→ **REQUIRED WORK**: Copy every line from the records below that holds the word "Comment".

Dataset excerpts
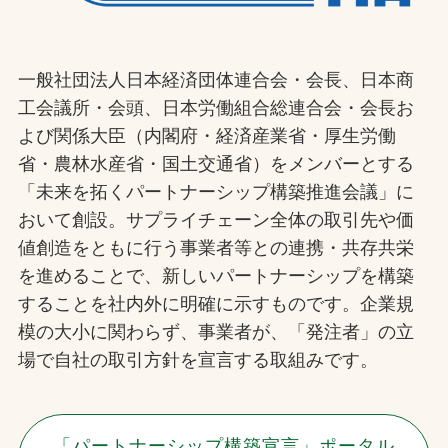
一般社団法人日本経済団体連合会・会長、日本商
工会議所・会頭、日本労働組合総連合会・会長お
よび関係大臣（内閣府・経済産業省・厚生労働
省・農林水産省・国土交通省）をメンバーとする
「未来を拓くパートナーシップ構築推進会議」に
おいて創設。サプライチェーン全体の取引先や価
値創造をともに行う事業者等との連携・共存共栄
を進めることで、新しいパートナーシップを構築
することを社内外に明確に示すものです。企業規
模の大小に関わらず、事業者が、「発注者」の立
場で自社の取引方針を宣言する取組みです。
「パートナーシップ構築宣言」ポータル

* * *

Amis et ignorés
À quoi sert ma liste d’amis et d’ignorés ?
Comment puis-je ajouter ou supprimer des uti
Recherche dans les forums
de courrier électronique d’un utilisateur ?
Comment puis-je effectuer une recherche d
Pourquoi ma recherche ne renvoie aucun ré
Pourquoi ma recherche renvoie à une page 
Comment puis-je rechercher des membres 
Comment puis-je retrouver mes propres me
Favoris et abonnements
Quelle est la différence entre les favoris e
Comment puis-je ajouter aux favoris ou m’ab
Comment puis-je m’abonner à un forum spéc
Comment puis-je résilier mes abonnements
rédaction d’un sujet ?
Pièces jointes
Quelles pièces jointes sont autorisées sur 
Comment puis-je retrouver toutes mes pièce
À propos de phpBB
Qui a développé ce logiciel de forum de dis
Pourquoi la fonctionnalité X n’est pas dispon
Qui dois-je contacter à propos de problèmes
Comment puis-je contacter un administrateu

→ **EXERCISE OUTPUT**:
Comment puis-je ajouter ou supprimer des uti
Comment puis-je effectuer une recherche d
Comment puis-je rechercher des membres 
Comment puis-je retrouver mes propres me
Comment puis-je ajouter aux favoris ou m’ab
Comment puis-je m’abonner à un forum spéc
Comment puis-je résilier mes abonnements
Comment puis-je retrouver toutes mes pièce
Comment puis-je contacter un administrateu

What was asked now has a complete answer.